▸ **About this task**
Please repeat every entry exactly as given, apart from dropping the images.

▸ **Collected data entries**
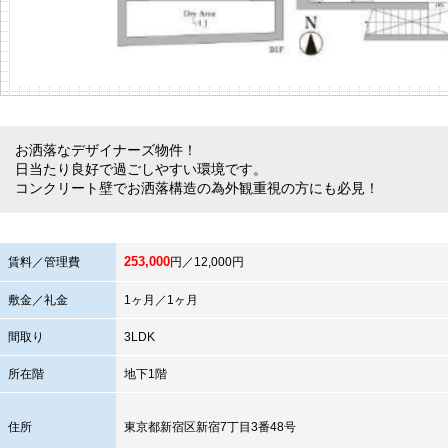
お洒落なデザイナーズ物件！
日当たり良好で過ごしやすい環境です。
コンクリート壁でお洒落構造の為外観重視の方にも必見！
253,000
賃料／管理費
円／12,000円
敷金／礼金
1ヶ月／1ヶ月
間取り
3LDK
所在階
地下1階
住所
東京都
新宿区
新宿7丁目3番48号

▸ **Answer space**
お洒落なデザイナーズ物件！
日当たり良好で過ごしやすい環境です。
コンクリート壁でお洒落構造の為外観重視の方にも必見！
253,000
賃料／管理費
円／12,000円
敷金／礼金
1ヶ月／1ヶ月
間取り
3LDK
所在階
地下1階
住所
東京都
新宿区
新宿7丁目3番48号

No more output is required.